Mice were treated with vehicle or antibiotic mixture (abx) and sacrificed 2 weeks (wks) later; otherwise, mice were treated with abx and sacrificed 2, 4, or 6 weeks (wks) post antibiotic wash-out (w/o). The longitudinal muscle myenteric plexus (LMMP) was obtained at each time point, subjected to RNA extraction, and quantitative PCR of the neurotrophic factors: glial-derived neurotrophic factor (Gdnf) (a), nerve growth factor (Ngf) (b), ciliary neurotrophic factor (Cntf) (c), neurotrophin 5 (Ntf5) (d), neurotrophin 3 (Ntf3) (e), and brain-derived neurotrophic factor (Bdnf) (f). Light grey: vehicle; dark grey: abx; intermediate grey: wash-out. Data are reported as mean ± SD of the calculated fold changes over mRNA levels detected in vehicle-treated mice using the ΔC_T method. Number of mice for each experimental group = 6 mice per group. ^c denotes p < 0.05 vs. vehicle-treated mice.

Figure 6

Mice were treated with vehicle or antibiotic mixture (abx) and sacrificed 2 weeks (wks) later; otherwise, mice were treated with abx and sacrificed 2, 4, or 6 weeks (wks) post antibiotic wash-out (w/o).
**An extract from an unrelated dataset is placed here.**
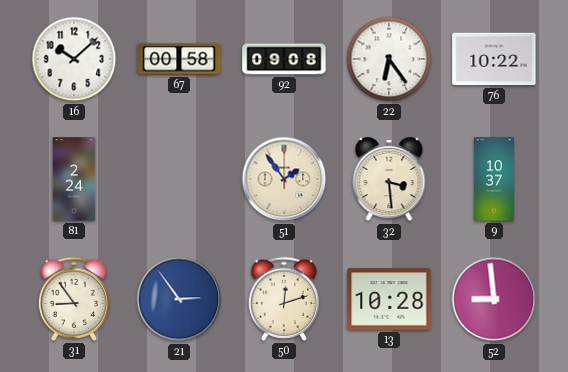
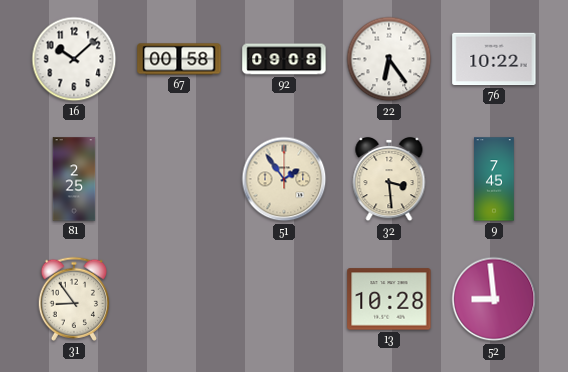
81: 2:24 -> 2:25
9: 10:37 -> 7:45
21: 2:54 -> none
50: 12:12 -> none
The longitudinal muscle myenteric plexus (LMMP) was obtained at each time point. The pro-inflammatory cytokines tumour necrosis factor (TNF)-α (a), interferon (IFN)-γ (b), and interleukin (IL)-1β (c) were determined using commercially available ELISA kits. Light grey: vehicle; dark grey: abx; intermediate grey: wash-out. Data were normalized by total protein content measured using the bicinchoninic acid method and are reported as mean ± SD. Number of mice for each experimental group = 7 mice per group. ^c denotes p < 0.05 vs. vehicle-treated mice.

Figure 7

Experimental design of the study. Mice were administered a mixture of antibiotics every 12 h for 2 weeks (in green; wks, −2÷ 0). Animals were sacrificed at the end of the antibiotic treatment (abx) or 2, 4, or 6 weeks post antibiotic discontinuation (in orange; wash-out, w/o). Control animals (in blue; vehicle) received the same volume of the vehicle for the same period; since data obtained from the control animals at the different time points are comparable, the results of the controls are organized and reported as a single animal control group. Asterisks indicate the time of collection of the cecal content and the time of the sacrifice. Abbreviations: wks, weeks; abx, antibiotics; w/0, wash-out. * denotes sacrifice of the animals.